The New York Times declared progressive Representative Alexandria Ocasio-Cortez the winner in her contest against a challenger in a neighboring New York district, in races that tested the strength of the Democratic Party's left wing after moderate Joe Biden became the presumptive presidential nominee.
Tuesday's nominating contests in New York, Kentucky and four other states featured progressives challenging older, establishment Democrats at a time of a national reckoning with racial injustice following the May 25 death of George Floyd, an unarmed Black man, while in Minneapolis police custody.
New York officials said results on Tuesday night did not include returns from absentee ballots, which were requested in record numbers during the coronavirus pandemic. Those ballots will not be completely counted until a week after the election. Hundreds of thousands of absentee ballots were also outstanding in Kentucky.
Bowman, 44, was leading Engel, the chairman of the House Foreign Affairs Committee, by 59.48% to 35.31%, the New York state elections board said, with 627 of 732 election precincts reporting.

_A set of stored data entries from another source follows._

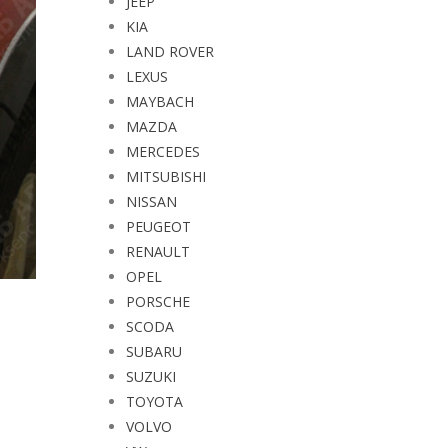
JEEP
KIA
LAND ROVER
LEXUS
MAYBACH
MAZDA
MERCEDES
MITSUBISHI
NISSAN
PEUGEOT
RENAULT
OPEL
PORSCHE
SCODA
SUBARU
SUZUKI
TOYOTA
VOLVO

Whoever wins the Democratic nomination is likely to win the seat in November.
"Eliot Engel used to say he was a thorn in the side of (Republican President) Donald Trump," Bowman told supporters. "But you know what Donald Trump is more afraid of than anything else? A Black man with power. That is what Donald Trump is afraid of," Bowman said.

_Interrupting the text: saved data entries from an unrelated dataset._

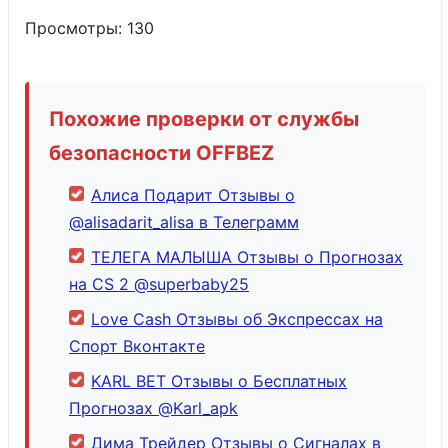
Просмотры:
130
Похожие проверки от службы
безопасности OFFBEZ
Алиса Подарит Отзывы о
@alisadarit_alisa в Телеграмм
ТЕЛЕГА МАЛЫША Отзывы о Прогнозах
на CS 2 @superbaby25
Love Cash Отзывы об Экспрессах на
Спорт Вконтакте
KARL BET Отзывы о Бесплатных
Прогнозах @Karl_apk
Дима Трейдер Отзывы о Сигналах в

Progressive Senators Bernie Sanders and Elizabeth Warren as well as Ocasio-Cortez endorsed Bowman, while Democratic Party stalwarts, such as former Secretary of State Hillary Clinton, the party's 2016 presidential nominee, rallied around Engel.
Ocasio-Cortez, the 30-year-old progressive firebrand better known as AOC, ran far ahead of former CNBC television anchor Michelle Caruso-Cabrera, 53, who was backed by the conservative-leaning US Chamber of Commerce in a New York City district.
Ocasio-Cortez said her reported results of about 70 percent of the vote would be a "transformative" mandate. Caruso-Cabrera had 18.96% of the vote.
The progressive movement suffered setbacks at the national level earlier this year when former Vice President Joe Biden won the party's race to take on Trump in November's election, with dominant wins over Warren and Sanders in the state-by-state nominating contests.
SPIRITED KENTUCKY CONTEST
In Kentucky's primaries, Amy McGrath, an ex-fighter pilot, was leading progressive Charles Booker, an African-American state legislator, in preliminary results from the race to become the Democratic candidate to face Republican Senate Majority Leader Mitch McConnell on Nov. 3, the New York Times said.
Like Engel, McGrath was backed by the party establishment. With 54% of precincts reporting, she had 44.7% of the vote, to 36.5% for Booker, the Times said. His candidacy had been elevated by the recent Black Lives Matter protests.
Because absentee ballots are still outstanding, final results will not be known until June 30, Kentucky officials said.
A Trump-endorsed candidate lost a Republican primary runoff in a congressional district in North Carolina. Madison Cawthorn beat Lynda Bennett, who was also endorsed by Trump's chief of staff Mark Meadows, who formerly held the seat. Cawthorn, 24, will face Democrat Moe Davis in the November election.
In New York, the moderate-progressive competition was showcased in yet another primary race, where Representative Carolyn Maloney aimed to beat a challenger from her left. The 74-year-old Maloney got 40.29% of the vote reported Tuesday, slightly ahead of 36-year-old Suraj Patel, who received 38.43%.